→ WHAT TO PRODUCE: When you reach the line containing "ВКонтакте и Одноклассники, молод", begin copying exactly, and keep going through the last line of the records below, copying nothing before it.
(RECORD SET Opens)
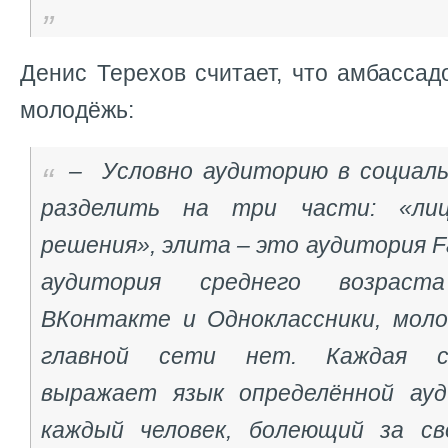
Денис Терехов считает, что амбассад
молодёжь:
– Условно аудиторию в социал
разделить на три части: «лиц
решения», элита – это аудитория F
аудитория среднего возраст
ВКонтакте и Одноклассники, молод
главной сети нет. Каждая с
выражает язык определённой ауд
каждый человек, болеющий за св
(RECORD SET Closes)
→ EXERCISE OUTPUT:
ВКонтакте и Одноклассники, молод
главной сети нет. Каждая с
выражает язык определённой ауд
каждый человек, болеющий за св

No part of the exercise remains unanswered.